Was versteht man unter
„Infektiösem Welpensterben“?
Das Herpesvirus des Hundes wurde erstmals Mitte der 60er Jahre im Zusammenhang
mit schweren Erkrankungen von neugeborenen Welpen in den USA entdeckt. Von
großer Bedeutung ist das Herpesvirus v.a. in Hundezuchten, in denen es zu
erheblichen Verlusten unter neugeborenen Welpen führt. Deshalb wird diese
Erkrankung auch als „Infektiöses Welpensterben“ bezeichnet. Schwache, unter zwei
bis drei Wochen alte Welpen sind besonders gefährdet.

Herpesvirus
(1000-fache Vergrößerung)
Welche Symptome sind nach der
Infektion sichtbar?
Werden Hündinnen während der Trächtigkeit infiziert, können die Muttertiere die
Infektion noch gut überstehen.
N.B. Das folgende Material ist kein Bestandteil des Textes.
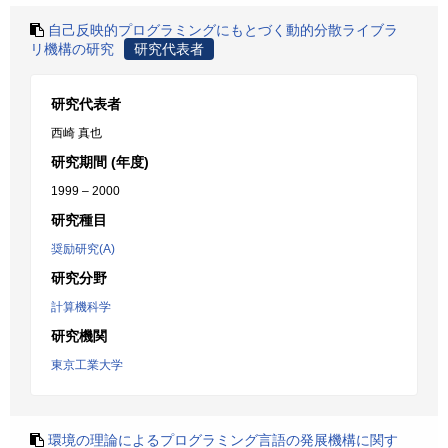
自己反映的プログラミングにもとづく動的分散ライブラ
リ機構の研究
研究代表者
研究代表者
西崎 真也
研究期間 (年度)
1999 – 2000
研究種目
奨励研究(A)
研究分野
計算機科学
研究機関
東京工業大学
環境の理論によるプログラミング言語の発展機構に関す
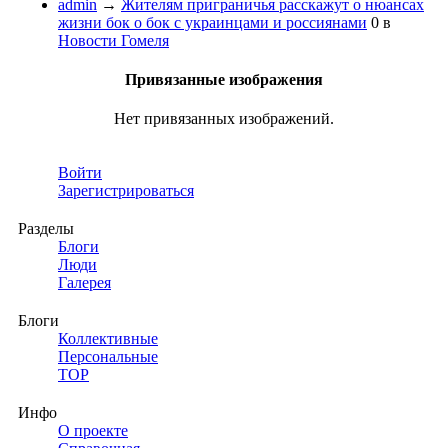
admin
→
Жителям приграничья расскажут о нюансах
жизни бок о бок с украинцами и россиянами
0
в
Новости Гомеля
Привязанные изображения
Нет привязанных изображений.
Войти
Зарегистрироваться
Разделы
Блоги
Люди
Галерея
Блоги
Коллективные
Персональные
TOP
Инфо
О проекте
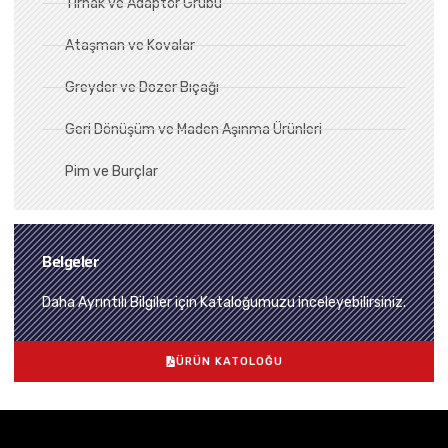
Tırnak ve Adaptör Grubu
Ataşman ve Kovalar
Greyder ve Dozer Bıçağı
Geri Dönüşüm ve Maden Aşınma Ürünleri
Pim ve Burçlar
Belgeler
Daha Ayrıntılı Bilgiler için Kataloğumuzu inceleyebilirsiniz.
ÜRÜN KATOLOĞU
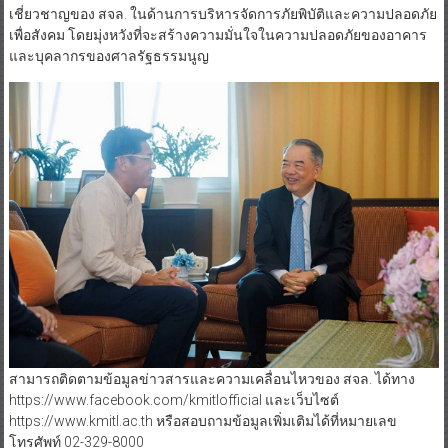
เชี่ยวชาญของ สจล. ในด้านการบริหารจัดการภัยพิบัติและความปลอดภัย
เพื่อสังคม โดยมุ่งหวังที่จะสร้างความมั่นใจในความปลอดภัยของอาคาร
และบุคลากรของศาลรัฐธรรมนูญ
สามารถติดตามข้อมูลข่าวสารและความเคลื่อนไหวของ สจล. ได้ทาง
https://www.facebook.com/kmitlofficial และเว็บไซต์
https://www.kmitl.ac.th หรือสอบถามข้อมูลเพิ่มเติมได้ที่หมายเลข
โทรศัพท์ 02-329-8000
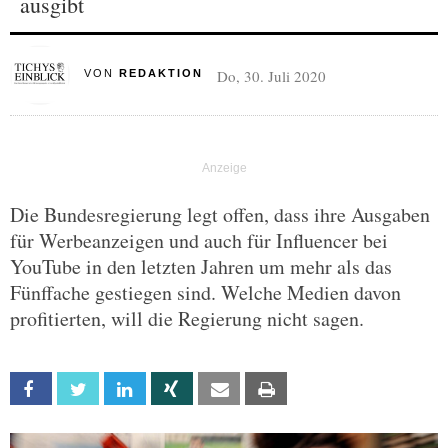
ausgibt
Do, 30. Juli 2020
VON
REDAKTION
Die Bundesregierung legt offen, dass ihre Ausgaben
für Werbeanzeigen und auch für Influencer bei
YouTube in den letzten Jahren um mehr als das
Fünffache gestiegen sind. Welche Medien davon
profitierten, will die Regierung nicht sagen.
Facebook
Twitter
Linkedin
Xing
Email
Print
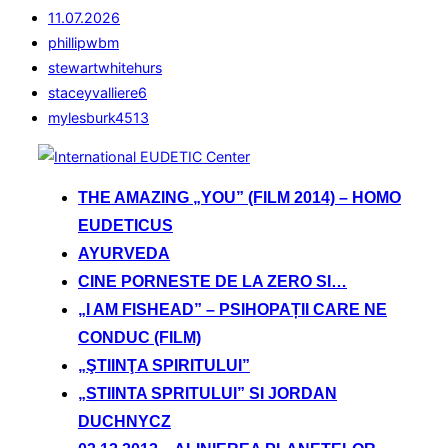
11.07.2026
phillipwbm
stewartwhitehurs
staceyvalliere6
mylesburk4513
Sari
la
THE AMAZING „YOU” (FILM 2014) – HOMO
conținut
EUDETICUS
AYURVEDA
CINE PORNESTE DE LA ZERO SI…
„I AM FISHEAD” – PSIHOPAȚII CARE NE
CONDUC (FILM)
„ŞTIINŢA SPIRITULUI”
„STIINTA SPRITULUI” SI JORDAN
DUCHNYCZ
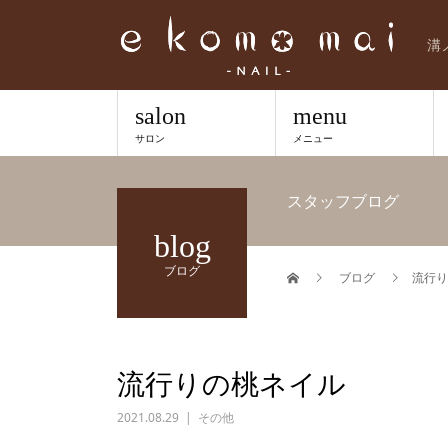
溝
salon
menu
サロン
メニュー
スタッフブログ
blog
ブログ
ブログ
流行り
流行りの桃ネイル
2021.08.29
その他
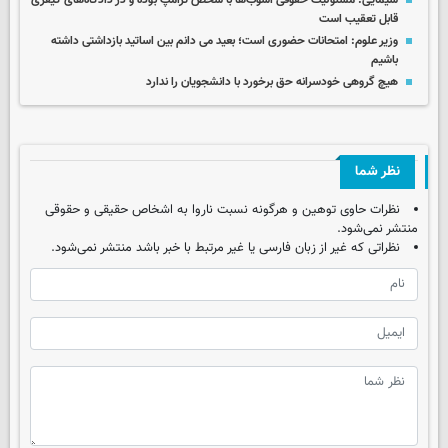
سیمایی: مسئولیت حقوقی آشوب‌ها با شخص ترامپ بوده و در دادگاه‌های کیفری
قابل تعقیب است
وزیر علوم: امتحانات حضوری است؛ بعید می دانم بین اساتید بازداشتی داشته
باشیم
هیچ گروهی خودسرانه حق برخورد با دانشجویان را ندارد
نظر شما
نظرات حاوی توهین و هرگونه نسبت ناروا به اشخاص حقیقی و حقوقی
منتشر نمی‌شود.
نظراتی که غیر از زبان فارسی یا غیر مرتبط با خبر باشد منتشر نمی‌شود.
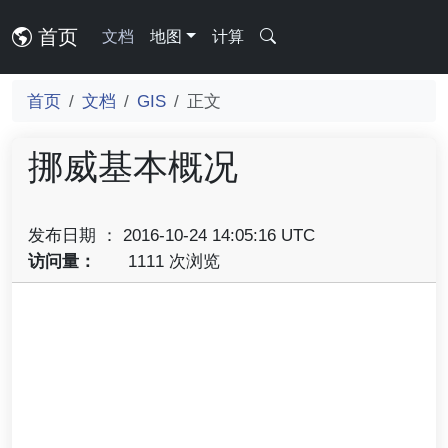
首页
文档
地图
计算
首页
文档
GIS
正文
挪威基本概况
发布日期 ： 2016-10-24 14:05:16 UTC
访问量：
1111 次浏览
Gefährlich wird das Herpesvirus jedoch für die
ungeborenen Welpen, denn die Infektion kann zu Früh- oder Totgeburten führen und
Ursache für zukünftige Fruchtbarkeitsstörungen der Hündin sein.
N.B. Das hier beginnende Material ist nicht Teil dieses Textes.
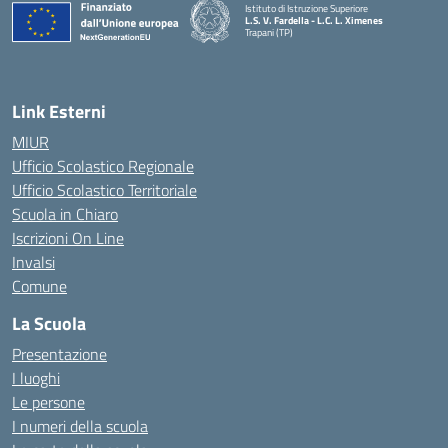
Istituto di Istruzione Superiore
L.S. V. Fardella - L.C. L. Ximenes
Trapani (TP)
Link Esterni
MIUR
Ufficio Scolastico Regionale
Ufficio Scolastico Territoriale
Scuola in Chiaro
Iscrizioni On Line
Invalsi
Comune
La Scuola
Presentazione
I luoghi
Le persone
I numeri della scuola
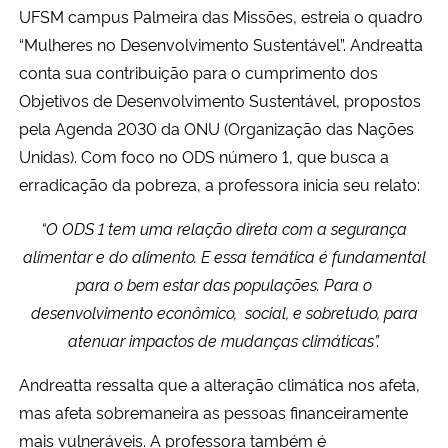
UFSM campus Palmeira das Missões, estreia o quadro
“Mulheres no Desenvolvimento Sustentável”. Andreatta
Secretaria-Geral
conta sua contribuição para o cumprimento dos
Objetivos de Desenvolvimento Sustentável, propostos
Secretaria de Governo
pela Agenda 2030 da ONU (Organização das Nações
Gabinete de Segurança Institucional
Unidas). Com foco no ODS número 1, que busca a
erradicação da pobreza, a professora inicia seu relato:
Advocacia-Geral da União
“O ODS 1 tem uma relação direta com a segurança
alimentar e do alimento. E essa temática é fundamental
Banco Central do Brasil
para o bem estar das populações. Para o
desenvolvimento econômico, social, e sobretudo, para
Planalto
atenuar impactos de mudanças climáticas”.
Andreatta ressalta que a alteração climática nos afeta,
mas afeta sobremaneira as pessoas financeiramente
mais vulneráveis. A professora também é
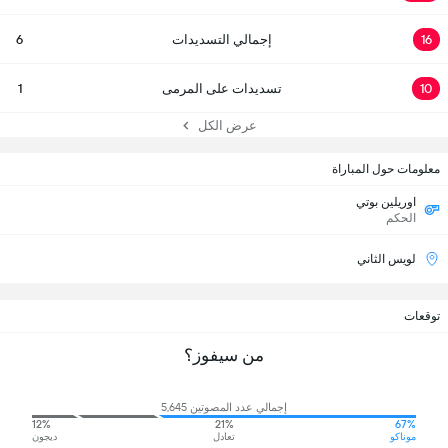
16
إجمالي التسديدات
6
10
تسديدات على المرمى
1
عرض الكل
معلومات حول المباراة
اوريلين بوتي
الحكم
لويس الثاني
توقعات
من سيفوز؟
إجمالي عدد المصوتين 5,645
12%
21%
67%
موناكو
تعادل
ديجون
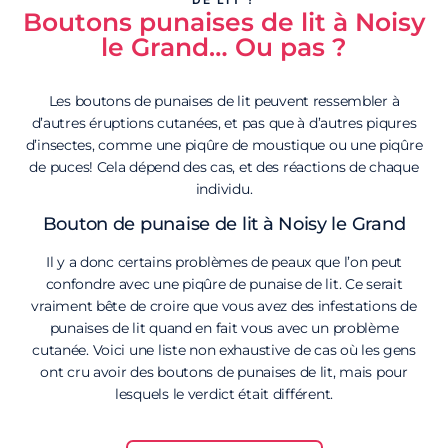
Boutons punaises de lit à Noisy
le Grand… Ou pas ?
Les boutons de punaises de lit peuvent ressembler à
d’autres éruptions cutanées, et pas que à d’autres piqures
d’insectes, comme une piqûre de moustique ou une piqûre
de puces! Cela dépend des cas, et des réactions de chaque
individu.
Bouton de punaise de lit à Noisy le Grand
Il y a donc certains problèmes de peaux que l’on peut
confondre avec une piqûre de punaise de lit. Ce serait
vraiment bête de croire que vous avez des infestations de
punaises de lit quand en fait vous avec un problème
cutanée. Voici une liste non exhaustive de cas où les gens
ont cru avoir des boutons de punaises de lit, mais pour
lesquels le verdict était différent.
Obwohl eine Infektion der trächtigen Hündin mit nachfolgendem Abort möglich ist,
ist die Infektion der jungen Welpen jedoch das häufigere Ereignis. Die Welpen
infizieren sich bereits während der Geburt durch die Hündin. Nach Auftreten
erster klinischer Symptome wie Durchfall und Erbrechen können die Welpen noch
munter erscheinen. Kurze Zeit später verweigern sie jedoch das Saugen, wimmern,
strampeln mit den Beinen und verlieren rasch an Gewicht. Eventuell kann es
zusätzlich noch zu Blutungen in der Haut und den Schleimhäuten kommen. Für die
kleinen, schwachen Welpen gibt es kaum eine Rettung, der Tod tritt nach kurzer
Zeit ein.

Wie stark ist das Herpesvirus
verbreitet?
Viele Untersuchungen in Europa deuten darauf hin, dass die Gefahr der
Herpesinfektion bisher unterschätzt wurde. Dies liegt vermutlich auch daran,
dass es viele andere Ursachen für Welpensterben gibt. In infizierten Zuchten
kann die Sterblichkeitsrate aufgrund der Herpesinfektion jedoch bis zu 80%
betragen. Neuere Studien in Europa zum Vorkommen des Herpesvirus in Hundezuchten
weisen Infektionsraten zwischen 40% und 88% nach. In Deutschland beträgt die
Rate 22-40%.
Gibt es Behandlungsmöglichkeiten
bei Infektiösem Welpensterben?
Leider kann man das Herpes-Virus nicht direkt bekämpfen. Eine geringe
Überlebenschance besteht für erkrankte Welpen darin, diese möglichst schnell in
eine warme Umgebung zu bringen, um ihre Körpertemperatur konstant zu halten.
Überleben die Welpen die Infektion, bleiben sie lebenslang Träger des Virus (wie
bei der Herpesvirusinfektion des Menschen, z.B. bei Lippenbläschen). Durch
Stress (Ausstellungen, Geburt, andere Erkrankungen u.a.) kann es jedoch zu einer
Reaktivierung und Ausscheidung des Erregers kommen und damit verbunden zu einer
Ansteckung anderer Tiere der Zucht. Dieses macht diese Virusinfektion so
heimtückisch.
Gibt es eine Möglichkeit, die Welpen vorbeugend zu schützen?
Ja! Welpen sind zuverlässig geschützt, wenn sie Antikörper in den ersten
Lebenstagen über die Muttermilch aufnehmen. Dies ist nun erstmals durch einen so
genannten Muttertierimpfstoff gegen die Herpesinfektion möglich. Die Hündinnen
werden zweimal geimpft und entwickeln so die schützenden Antikörper, welche die
Welpen zuverlässig vor einer Erkrankung schützen. Die erste Impfung der Hündin
kann ab dem ersten Tag der Läufigkeit bis zum zehnten Tag nach dem Deckdatum
erfolgen. Die zweite Impfung wird 1-2 Wochen vor dem erwarteten Geburtstermin
durchgeführt. Dieses Impfschema muss bei jeder Trächtigkeit wiederholt
werden.

Wegen der bestehenden Infektionsgefahr ist die vorbeugende Impfung besonders bei
häufigen Kontakten mit Fremdhunden zu empfehlen.